Così come ci ha indicato Radu Mihaileanu, regista romeno, che ricordiamo per averci già condotto su quel magnifico film Train de Vie del ’99, viaggiando con gli abitanti di un intero villaggio popolato di ebrei nel loro tentativo disperato e un po’ bislacco di sfuggire ai nazisti fingendosi deportati in un crescendo di macchiette e di tragedia.

Con la medesima vivacità narrativa, Radu Mihaileanu ci racconta oggi, nel suo ultimo film Il Concerto, delle peripezie di uno scalcinato gruppo di orchestrali russi coinvolti dal loro direttore in un’ardimentosa tournée parigina. Spacciandosi per i musicisti dell’orchestra del Bolshoi di Mosca, vanno alla ricerca di una sorta di riscatto, di una rivincita sugli anni di stenti subiti soprattutto dal protagonista, condannato all’oblio per non essersi sottomesso alle richieste del Kgb di cacciare gli ebrei dalla orchestra da lui diretta.
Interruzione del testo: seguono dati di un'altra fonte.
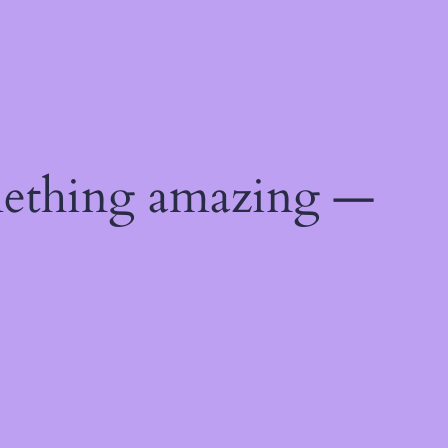
mething amazing —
Sfruttando un’opportunità rubata al Caso, il direttore, già grande e famoso per la sua lettura del famoso concerto per violino di Tchaikowski, raccoglie fortunosamente intorno a sé tutti i vecchi componenti della sua orchestra  inseguendo il sogno della “armonia suprema”, come egli stesso esprime in un’accorata sequenza.

La prima parte del film stà tutta nella preparazione del piano fino all’arrivo a Parigi, ed è veramente ricca di ritmo, di situazioni comiche, grottesche, che strappano risate, in un susseguirsi di macchiette sul comunismo, sul sistema dello show business, sui nuovi ricchi russi e cialtroni. Mihaileanu ne ha per tutti, belli e brutti, non risparmia niente e nessuno.

Ma all’orchestra ritrovata manca la solista e viene chiamata una famosa violinista francese, intorno alla quale si svolge la seconda parte del film, quella che culmina nell’esibizione tanto attesa, quella di tutta una vita.

L’intreccio si svela solo alla fine in un crescendo di emozioni anche forti, in un melò che fatto scrivere a Natalia Aspesi su La Repubblica che Il Concerto è veramente capace di suscitare un “profondo incanto”.

Bravi tutti gli interpreti, tra i quali, certamente, Mélanie Laurent, capace di passare con dolce disinvoltura dalla sua bella interpretazione con i Bastardi di Tarantino al violino di Mihaileanu. Applauso finale meritatissimo.